En attendant, nous rejoignons la fraîche terrasse de l’excellent restaurant du Campu Latinu.Tout en jouissant de la vue sur le village rougi par le soleil couchant, nous nous rassasions d’une savoureuse cuisine méditerranéenne, rafraîchie par un gouleyant rosé de Sartène.
Puis, il est temps de rejoindre, à l’autre bout du village, la Piscine pour plonger … dans l’univers du septième art. Cinéphiles, touristes, curieux, villageois s’y retrouvent la nuit tombée, les yeux vers la toile et les étoiles.

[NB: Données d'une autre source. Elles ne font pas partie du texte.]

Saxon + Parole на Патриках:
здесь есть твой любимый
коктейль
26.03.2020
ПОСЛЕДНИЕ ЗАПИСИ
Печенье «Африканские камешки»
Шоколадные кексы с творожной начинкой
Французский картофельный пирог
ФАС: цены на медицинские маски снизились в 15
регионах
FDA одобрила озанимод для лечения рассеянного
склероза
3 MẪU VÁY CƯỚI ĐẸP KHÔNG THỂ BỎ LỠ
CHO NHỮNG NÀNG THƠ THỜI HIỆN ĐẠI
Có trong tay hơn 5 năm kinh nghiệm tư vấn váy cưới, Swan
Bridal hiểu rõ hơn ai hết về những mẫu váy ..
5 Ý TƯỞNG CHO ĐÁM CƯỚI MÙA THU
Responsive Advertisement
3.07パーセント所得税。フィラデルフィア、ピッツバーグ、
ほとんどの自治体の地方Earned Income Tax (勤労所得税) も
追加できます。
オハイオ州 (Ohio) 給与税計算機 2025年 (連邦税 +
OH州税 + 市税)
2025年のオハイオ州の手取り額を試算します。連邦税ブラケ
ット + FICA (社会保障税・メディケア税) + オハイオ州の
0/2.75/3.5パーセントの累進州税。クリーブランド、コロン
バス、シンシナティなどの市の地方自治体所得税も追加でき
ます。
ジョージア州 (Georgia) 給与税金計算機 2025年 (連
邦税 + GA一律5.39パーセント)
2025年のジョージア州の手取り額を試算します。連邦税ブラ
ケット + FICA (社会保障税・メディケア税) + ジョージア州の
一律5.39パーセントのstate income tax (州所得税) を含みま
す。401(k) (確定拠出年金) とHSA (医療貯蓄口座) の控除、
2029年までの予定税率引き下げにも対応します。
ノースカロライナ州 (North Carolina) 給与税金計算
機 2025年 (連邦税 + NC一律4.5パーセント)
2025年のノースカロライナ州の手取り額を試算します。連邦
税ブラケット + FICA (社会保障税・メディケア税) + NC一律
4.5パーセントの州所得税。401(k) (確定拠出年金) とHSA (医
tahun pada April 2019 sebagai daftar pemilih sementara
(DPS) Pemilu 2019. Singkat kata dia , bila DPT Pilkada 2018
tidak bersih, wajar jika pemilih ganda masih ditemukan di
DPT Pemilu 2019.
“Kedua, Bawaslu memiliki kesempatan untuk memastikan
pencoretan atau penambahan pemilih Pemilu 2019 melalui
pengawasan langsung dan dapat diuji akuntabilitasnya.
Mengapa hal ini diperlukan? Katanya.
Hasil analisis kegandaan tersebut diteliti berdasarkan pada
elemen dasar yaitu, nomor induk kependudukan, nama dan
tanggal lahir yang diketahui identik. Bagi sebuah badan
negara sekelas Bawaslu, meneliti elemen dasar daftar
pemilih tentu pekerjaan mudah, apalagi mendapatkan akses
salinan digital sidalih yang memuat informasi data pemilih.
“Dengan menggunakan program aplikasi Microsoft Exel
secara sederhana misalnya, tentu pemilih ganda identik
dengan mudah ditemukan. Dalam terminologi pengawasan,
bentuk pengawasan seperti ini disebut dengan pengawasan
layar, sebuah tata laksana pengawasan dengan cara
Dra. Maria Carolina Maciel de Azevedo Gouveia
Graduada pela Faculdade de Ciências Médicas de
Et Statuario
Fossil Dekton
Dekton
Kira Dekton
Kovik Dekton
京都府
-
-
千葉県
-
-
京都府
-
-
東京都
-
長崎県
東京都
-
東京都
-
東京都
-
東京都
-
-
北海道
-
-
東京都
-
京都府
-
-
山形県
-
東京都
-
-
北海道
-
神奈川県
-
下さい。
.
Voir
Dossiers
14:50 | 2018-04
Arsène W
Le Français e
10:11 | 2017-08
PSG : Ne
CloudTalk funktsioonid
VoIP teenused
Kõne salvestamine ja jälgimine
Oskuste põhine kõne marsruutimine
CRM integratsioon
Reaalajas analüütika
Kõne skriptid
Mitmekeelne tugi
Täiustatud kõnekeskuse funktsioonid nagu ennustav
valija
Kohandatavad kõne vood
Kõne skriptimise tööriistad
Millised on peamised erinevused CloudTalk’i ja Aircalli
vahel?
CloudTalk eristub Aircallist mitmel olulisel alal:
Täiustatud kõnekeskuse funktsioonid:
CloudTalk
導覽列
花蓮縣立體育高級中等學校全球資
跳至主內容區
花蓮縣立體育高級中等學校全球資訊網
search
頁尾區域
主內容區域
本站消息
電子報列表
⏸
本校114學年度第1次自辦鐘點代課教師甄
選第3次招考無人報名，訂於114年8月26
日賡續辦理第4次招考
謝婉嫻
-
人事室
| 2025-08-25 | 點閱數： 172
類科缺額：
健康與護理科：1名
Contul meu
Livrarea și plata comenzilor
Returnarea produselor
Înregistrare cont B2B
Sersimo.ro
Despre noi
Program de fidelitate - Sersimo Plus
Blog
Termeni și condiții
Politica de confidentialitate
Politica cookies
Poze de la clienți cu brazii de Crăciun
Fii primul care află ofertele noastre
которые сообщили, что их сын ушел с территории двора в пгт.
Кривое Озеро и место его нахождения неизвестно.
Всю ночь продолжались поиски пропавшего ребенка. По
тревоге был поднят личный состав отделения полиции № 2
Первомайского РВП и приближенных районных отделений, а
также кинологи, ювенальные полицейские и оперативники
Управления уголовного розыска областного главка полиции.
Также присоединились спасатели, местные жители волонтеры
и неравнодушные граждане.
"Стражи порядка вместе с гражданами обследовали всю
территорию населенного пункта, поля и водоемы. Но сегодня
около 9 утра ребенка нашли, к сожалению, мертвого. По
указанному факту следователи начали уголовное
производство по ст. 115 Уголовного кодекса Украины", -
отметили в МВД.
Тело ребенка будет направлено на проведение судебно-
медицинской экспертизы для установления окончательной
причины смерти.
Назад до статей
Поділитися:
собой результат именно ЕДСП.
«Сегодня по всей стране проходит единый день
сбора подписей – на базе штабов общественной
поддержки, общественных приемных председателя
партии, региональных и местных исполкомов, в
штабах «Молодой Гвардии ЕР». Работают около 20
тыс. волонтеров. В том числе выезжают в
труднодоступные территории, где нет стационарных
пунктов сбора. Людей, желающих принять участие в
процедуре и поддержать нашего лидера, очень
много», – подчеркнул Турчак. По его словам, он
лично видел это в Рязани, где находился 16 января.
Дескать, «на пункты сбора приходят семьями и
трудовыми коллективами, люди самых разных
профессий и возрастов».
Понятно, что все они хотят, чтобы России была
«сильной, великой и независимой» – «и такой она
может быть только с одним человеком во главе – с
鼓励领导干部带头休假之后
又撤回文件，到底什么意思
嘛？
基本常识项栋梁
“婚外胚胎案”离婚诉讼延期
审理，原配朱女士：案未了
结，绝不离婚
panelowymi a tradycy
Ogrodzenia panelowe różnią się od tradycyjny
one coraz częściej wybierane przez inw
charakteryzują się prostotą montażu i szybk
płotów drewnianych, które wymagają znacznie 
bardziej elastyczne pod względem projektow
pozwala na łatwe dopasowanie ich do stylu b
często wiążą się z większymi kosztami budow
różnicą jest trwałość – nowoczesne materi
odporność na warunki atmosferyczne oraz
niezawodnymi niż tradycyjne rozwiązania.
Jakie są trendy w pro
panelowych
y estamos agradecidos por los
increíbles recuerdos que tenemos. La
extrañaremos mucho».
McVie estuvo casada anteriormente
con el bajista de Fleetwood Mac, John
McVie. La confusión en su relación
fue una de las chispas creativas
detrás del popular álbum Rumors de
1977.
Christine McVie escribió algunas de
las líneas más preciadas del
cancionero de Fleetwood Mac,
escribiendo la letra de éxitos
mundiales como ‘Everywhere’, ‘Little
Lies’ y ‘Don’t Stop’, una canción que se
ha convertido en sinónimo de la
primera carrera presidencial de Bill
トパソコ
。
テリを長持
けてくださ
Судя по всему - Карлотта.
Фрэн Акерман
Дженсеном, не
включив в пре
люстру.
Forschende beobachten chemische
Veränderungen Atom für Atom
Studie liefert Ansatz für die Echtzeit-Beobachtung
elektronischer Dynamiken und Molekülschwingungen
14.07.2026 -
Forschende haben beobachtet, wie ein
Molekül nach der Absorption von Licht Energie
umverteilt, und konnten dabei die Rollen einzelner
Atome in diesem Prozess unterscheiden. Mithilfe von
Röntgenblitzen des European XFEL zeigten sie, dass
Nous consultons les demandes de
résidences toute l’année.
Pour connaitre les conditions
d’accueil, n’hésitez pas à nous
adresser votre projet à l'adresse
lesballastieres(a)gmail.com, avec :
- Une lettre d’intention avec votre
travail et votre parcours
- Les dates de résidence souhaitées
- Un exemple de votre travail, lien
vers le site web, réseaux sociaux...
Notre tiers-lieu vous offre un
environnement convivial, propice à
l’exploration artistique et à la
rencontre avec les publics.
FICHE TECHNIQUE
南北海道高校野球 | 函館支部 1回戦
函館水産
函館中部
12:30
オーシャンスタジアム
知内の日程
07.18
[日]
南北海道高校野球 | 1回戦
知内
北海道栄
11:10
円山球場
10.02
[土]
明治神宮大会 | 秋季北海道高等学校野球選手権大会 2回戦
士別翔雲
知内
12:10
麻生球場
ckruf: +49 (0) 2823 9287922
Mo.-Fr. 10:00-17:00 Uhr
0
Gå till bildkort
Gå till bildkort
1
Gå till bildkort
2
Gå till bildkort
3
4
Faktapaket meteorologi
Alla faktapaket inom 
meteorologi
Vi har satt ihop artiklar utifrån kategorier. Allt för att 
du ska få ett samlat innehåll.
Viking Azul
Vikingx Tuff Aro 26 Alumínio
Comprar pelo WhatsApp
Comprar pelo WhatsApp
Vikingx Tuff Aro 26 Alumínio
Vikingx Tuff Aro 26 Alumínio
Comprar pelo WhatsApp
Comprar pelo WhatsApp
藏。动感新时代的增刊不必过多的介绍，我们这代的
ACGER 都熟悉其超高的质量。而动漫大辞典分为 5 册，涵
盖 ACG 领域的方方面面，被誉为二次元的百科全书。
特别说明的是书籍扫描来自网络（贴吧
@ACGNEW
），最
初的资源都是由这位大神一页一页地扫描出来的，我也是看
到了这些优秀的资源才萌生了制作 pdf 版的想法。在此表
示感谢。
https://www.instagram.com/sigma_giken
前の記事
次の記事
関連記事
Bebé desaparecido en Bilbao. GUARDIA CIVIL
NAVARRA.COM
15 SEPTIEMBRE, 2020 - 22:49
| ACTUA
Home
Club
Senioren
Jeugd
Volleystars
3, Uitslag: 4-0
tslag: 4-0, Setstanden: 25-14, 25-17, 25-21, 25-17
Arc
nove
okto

Coïncidence, ce soir, avec Fly me to the moon, on s’envole vers une autre planète. Le scénario subtil du réalisateur belge Ben Stassen, a choisi comme stars, trois mouches qui embarquent discrètement dans le premier vol vers la Lune avec les astronautes Armstrong, Aldrin et Collins. Ce film d’animation utilise la technologie du système 3D qu’on découvre à l’aide de lunettes spéciales prêtées à l’entrée. On nous promet que d’ici dix ans, toutes les salles de cinéma seront équipées pour la vision en trois dimensions. Deux courts clips sont projetés en début de séance, pour vérifier le bon fonctionnement du dispositif. Résultat concluant pour 475 des 480 spectateurs présents, l’organisateur révélant qu’un pour cent de la population ne jouit pas de la vision en relief !!! Frustration évidente car l’effet est saisissant et les sympathiques diptères semblent voleter autour de notre fauteuil. Les nouvelles générations se familiarisent avec la navigation spatiale et l’aventure d’Apollo 11 tandis que les anciennes, nourries aux bandes dessinées alors visionnaires de Tintin, se surprennent à croire en l’odyssée de ces « mouchonautes ». Peu avant la fin du film, le vrai Aldrin vient briser le rêve en affirmant qu’aucun insecte n’a pu l’accompagner dans sa mission. Magie du cinéma ! En me levant de mon siège, je jette un œil vers le ciel constellé d’étoiles. Il manque juste la lune, c’est vrai qu’elle était sur l’écran ! Le public, en file indienne, s’écoule lentement sur le chemin escarpé et peu éclairé qui ramène à flanc de colline, au centre du village. Je pense au prologue de Aguirre ou la colère de Dieu et cet interminable cordon d’indiens accrochés à la vertigineuse montagne andine … Ah, Cinéma quand tu nous tiens ! Cette année, la présidente du jury était Sandrine Bonnaire, une actrice vraie, sincère, modeste et talentueuse comme l’est le Festival de Lama. Venez un jour dans ce minuscule village de montagne qui voit la mer en bas, au fond de la vallée.